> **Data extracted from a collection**
---
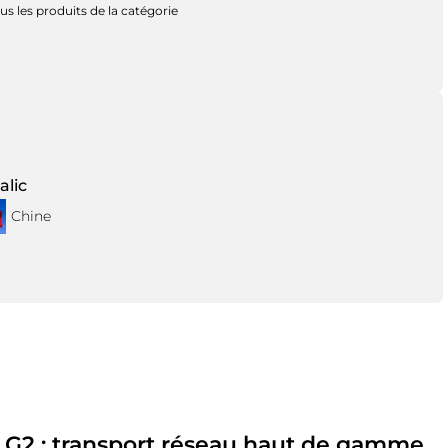
us les produits de la catégorie
alic
Chine
 G2 :
transport réseau haut de gamme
---
> **Problem description**
Drop the pictures and reproduce the rest of the data above exactly.

> **Task result**
us les produits de la catégorie
alic
Chine
 G2 :
transport réseau haut de gamme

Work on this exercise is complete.